Building rules in Go (instead of say Unmarshaling from JSON) looks like this:

r := new(Rule).
    Access(Allow).
    Where(
        Action("delete"),
        Not(ResourceType("user")),
        ResourceMatch(
            Cond("@id", "!=", "1"),
            Or(
                Cond("@status", "=", "active"),
                Cond("@deleted_date", "=", nil),
            ),
        ),
    )

This can be quite verbose, externally. A suggestion to reduce the verbosity might be to have a dedicate .go file that specifies rules where you can dot import authr. (https://golang.org/ref/spec#Import_declarations)

func (Rule) Access

func (r Rule) Access(at Access) *Rule

func (Rule) Meta

func (r Rule) Meta(meta interface{}) *Rule

func (*Rule) UnmarshalJSON

func (r *Rule) UnmarshalJSON(data []byte) error

func (Rule) Where

func (r Rule) Where(action, resourceType SlugSet, conditions ConditionSet) *Rule

type SlugSet

type SlugSet struct {
	// contains filtered or unexported fields
}

SlugSet is an internal means of representing an arbitrary set of strings. The "rsrc_type" and "action" sections of a rule have this type.

func Action

func Action(sset ...string) SlugSet

Action allows for the specification of actions in a rule. The default mode is an "allowlist". Use Not(Action(...)) to specify a "blocklist"

func Not

func Not(s SlugSet) SlugSet

Not will return a copy of the provided SlugSet that will operate in a blocklist mode. Meaning the elements if matched in a calculation will return "false"

func ResourceType

func ResourceType(sset ...string) SlugSet

ResourceType allows for the specification of resource types in a rule. The default mode is an "allowlist". Use Not(Action(...)) to specify a "blocklist"

func (SlugSet) Not

func (s SlugSet) Not() SlugSet

Not is a way to turn a SlugSet into a blocklist instead of the default allowlist mode.

DEPRECATED: this API is awkward, use the authr.Not(Action("foo", "bar")) method instead.
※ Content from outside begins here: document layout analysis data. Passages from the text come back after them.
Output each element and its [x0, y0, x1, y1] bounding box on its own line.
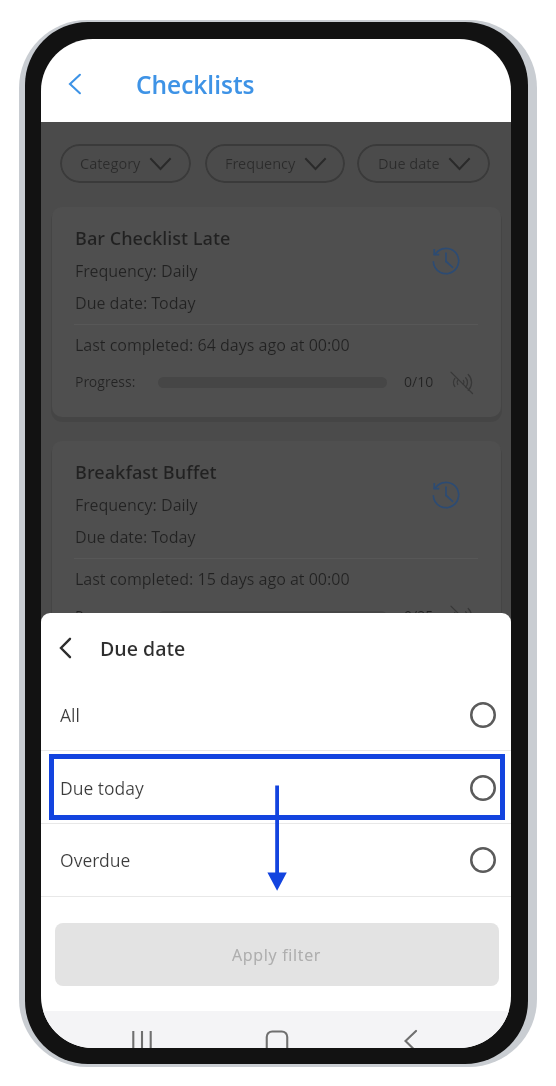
staticText: 0/10 [404, 372, 434, 391]
staticText: Progress: [75, 372, 136, 391]
button[interactable]: History [431, 480, 461, 510]
button[interactable]: Frequency [205, 144, 345, 183]
staticText: Breakfast Buffet [75, 460, 217, 485]
button[interactable]: History [431, 246, 461, 276]
staticText: Due date [100, 635, 186, 662]
staticText: Checklists [136, 68, 255, 101]
staticText: Due date: Today [75, 526, 196, 548]
staticText: Frequency: Daily [75, 260, 198, 282]
button[interactable]: Recents [120, 1011, 164, 1048]
button[interactable]: Category [60, 144, 191, 183]
button[interactable]: Due date [357, 144, 490, 183]
staticText: Due date [378, 154, 440, 174]
staticText: Apply filter [232, 944, 322, 966]
staticText: Last completed: 64 days ago at 00:00 [75, 334, 350, 356]
staticText: Overdue [60, 848, 131, 872]
button[interactable]: Overdue [41, 824, 511, 897]
staticText: Frequency [225, 154, 296, 174]
staticText: Bar Checklist Late [75, 226, 231, 251]
staticText: Progress: [75, 606, 136, 625]
button[interactable]: Notifications off [449, 603, 473, 627]
button[interactable]: Back [394, 1011, 438, 1048]
button[interactable]: Bar Checklist Late [52, 207, 501, 417]
button[interactable]: Apply filter [55, 923, 499, 986]
staticText: Due today [60, 776, 144, 800]
staticText: Due date: Today [75, 292, 196, 314]
staticText: 0/25 [404, 606, 434, 625]
button[interactable]: Home [255, 1011, 299, 1048]
staticText: Category [80, 154, 141, 174]
button[interactable]: Breakfast Buffet [52, 441, 501, 651]
button[interactable]: All [41, 678, 511, 751]
staticText: Last completed: 15 days ago at 00:00 [75, 568, 350, 590]
staticText: Frequency: Daily [75, 494, 198, 516]
staticText: All [60, 703, 80, 727]
button[interactable]: Back [48, 62, 92, 106]
button[interactable]: Back [41, 627, 82, 669]
button[interactable]: Due today [41, 751, 511, 824]
button[interactable]: Notifications off [449, 369, 473, 393]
TODO(nkcmr): remove this in v3 of authr

type Subject

type Subject interface {
	// GetRules simply retrieves a list of rules. The ordering of these rules
	// does matter. The rules themselves can be retrieve by any means necessary —
	// whether it be from a database or a config file; whatever works.
	GetRules() ([]*Rule, error)
}

Subject is an abstract representation of an entity capable of performing actions on resources. It is distinguished by have a method which is supposed to return a list of rules that apply to the subject.